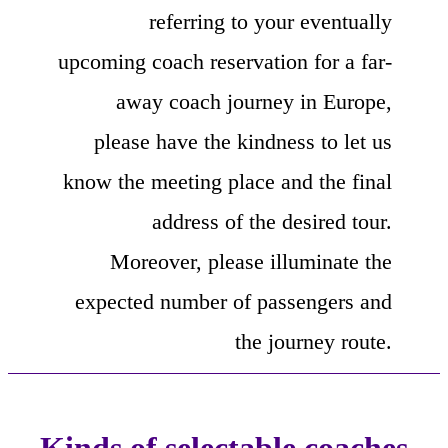
referring to your eventually
upcoming coach reservation for a far-
away coach journey in Europe,
please have the kindness to let us
know the meeting place and the final
address of the desired tour.
Moreover, please illuminate the
expected number of passengers and
the journey route.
==============================
## Prompt:
With images omitted, retype the data word for word.

## Finished task:
referring to your eventually
upcoming coach reservation for a far-
away coach journey in Europe,
please have the kindness to let us
know the meeting place and the final
address of the desired tour.
Moreover, please illuminate the
expected number of passengers and
the journey route.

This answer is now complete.